The erudite reader, well versed in good-for-nothing lore, will perceive that the above Tale must have been suggested to the old Swiss by a little French anecdote, a circumstance said to have taken place in Paris.
[Katzenellenbogen] I.e., CAT’S ELBOW—the name of a family of those parts, and very powerful in former times. The appellation, we are told, was given in compliment to a peerless dame of the family, celebrated for a fine arm.
She could read without great difficulty, and had spelled her way through several Church legends and almost all the chivalric wonders of the Heldenbuch [...] and knew all the tender ballads of the Minnelieders by heart.

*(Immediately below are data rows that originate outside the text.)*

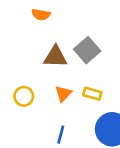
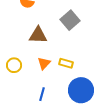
gray square: (87, 50) -> (70, 20), moved

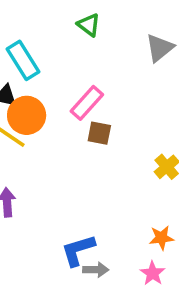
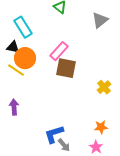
brown square: (99, 133) -> (66, 68), size x1.5
gray arrow: (96, 270) -> (64, 145), turned 48

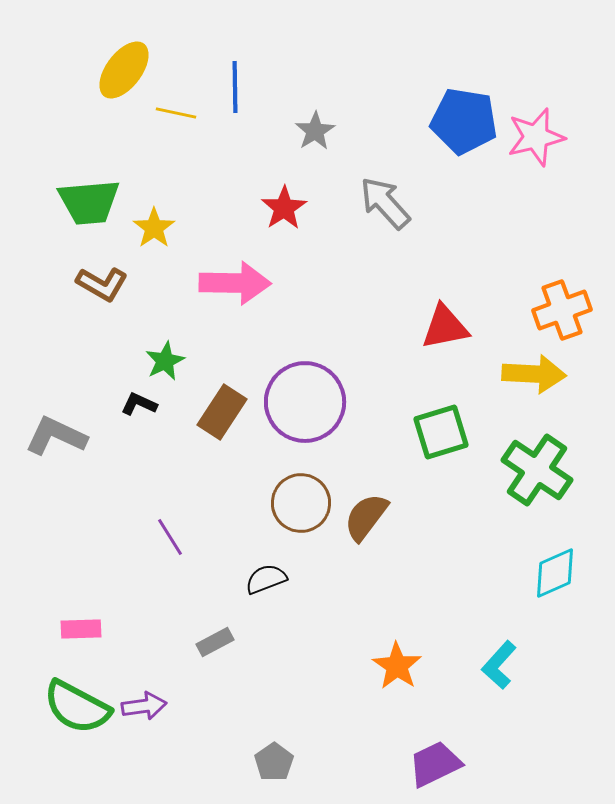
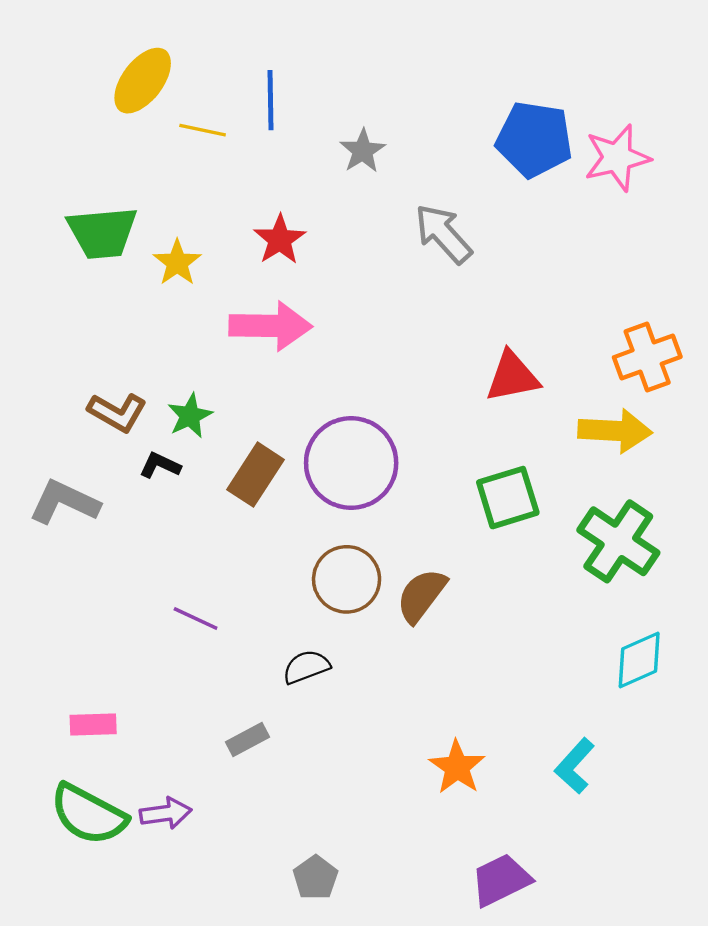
red star: (284, 208) -> (280, 240), moved
brown L-shape: (102, 284) -> (117, 412), moved
purple line: (170, 537) -> (196, 619), turned -33

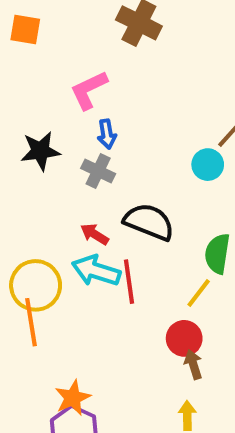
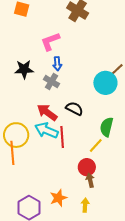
cyan circle: (208, 165) -> (105, 83), size x1.5
black semicircle: (149, 222) -> (74, 109), size x0.7
red arrow: (95, 234) -> (47, 112), size x1.5
orange star: (73, 398) -> (58, 198), moved

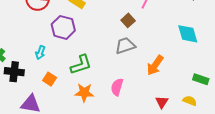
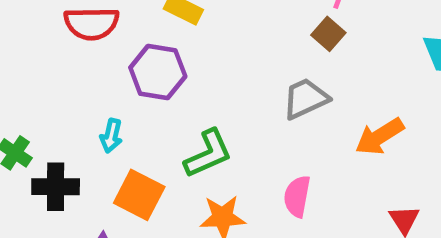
brown square: (128, 20) -> (328, 34), moved
orange arrow: (155, 65) -> (380, 137), turned 30
orange square: (50, 79) -> (139, 195), size x1.5

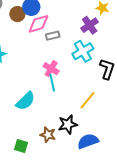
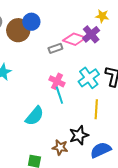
brown circle: (17, 14) -> (18, 30), size x1.5
pink diamond: (39, 24) -> (75, 39), moved, turned 40
cyan cross: (83, 51) -> (89, 78), moved
yellow line: (87, 100) -> (96, 109), turned -30

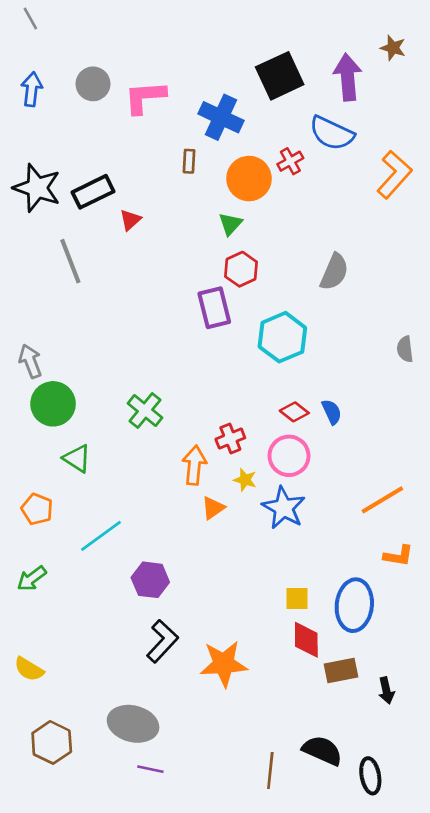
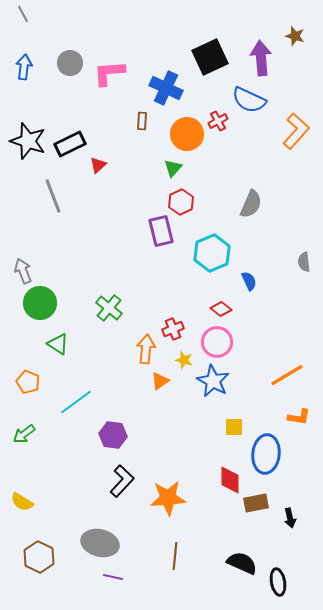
blue semicircle: (332, 412) -> (249, 281), moved
yellow square: (297, 598) -> (234, 427), moved
brown line: (270, 770) -> (175, 556), moved

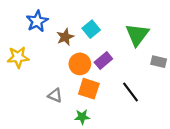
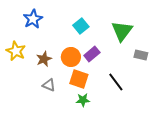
brown star: (65, 37) -> (44, 59), moved
yellow star: (18, 57) -> (16, 51), turned 30
green star: (82, 117) -> (83, 100), moved

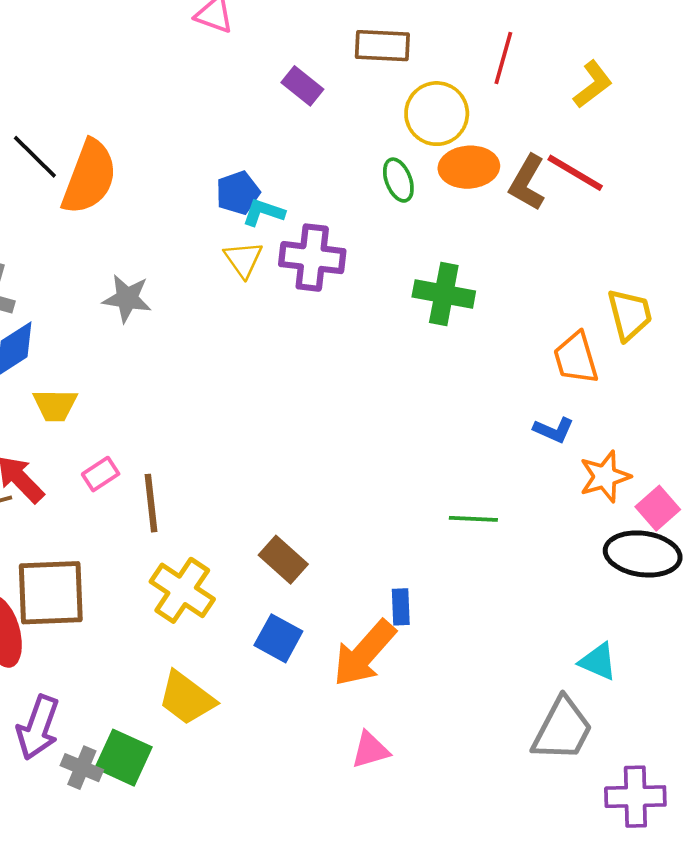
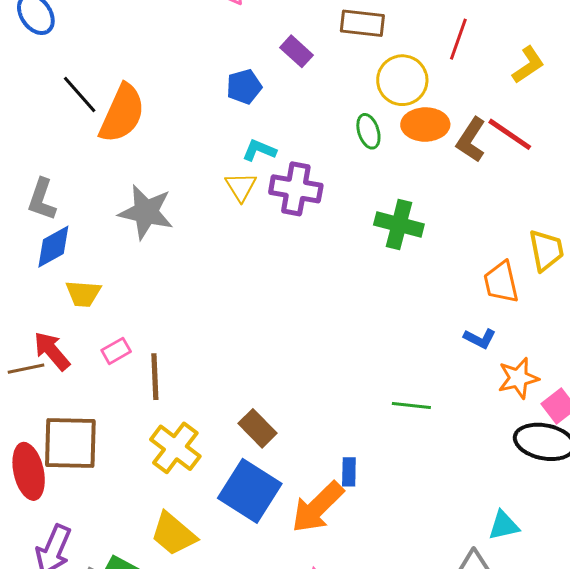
blue pentagon: (238, 193) -> (244, 87), moved
gray star: (127, 298) -> (146, 212), size x1.4
blue square: (278, 638) -> (250, 491), size x1.6
cyan triangle: (598, 662) -> (504, 525), turned -40

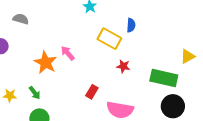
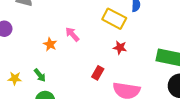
orange star: (46, 63) -> (50, 44), size x0.6
red star: (123, 66) -> (120, 48), moved

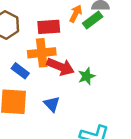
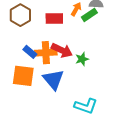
orange cross: (42, 53) -> (46, 53), moved
blue triangle: (52, 104) -> (53, 80), size x1.6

Heldenbücher (singular Heldenbuch "book of heroes") is the conventional title under which a group of German manuscripts and prints of the 15th and 16th centuries has come down to us. Each Heldenbuch contains a collection of primarily epic poetry, typically including material from the Theodoric cycle, and the cycle of Hugdietrich, Wolfdietrich and Ortnit. The Heldenbuch texts are thus based on medieval German literature, but adapted to the tastes of the Renaissance.
Minnesang was a tradition of lyric- and song-writing in Germany that flourished in the Middle High German period. This period of medieval German literature began in the 12th century and continued into the 14th. People who wrote and performed Minnesang were known as Minnesänger, and a single song was called a Minnelied. The name derives from minne, the Middle High German word for love, as that was Minnesang's main subject. The Minnesänger were similar to the Provençal troubadours and northern French trouvères in that they wrote love poetry in the tradition of courtly love in the High Middle Ages.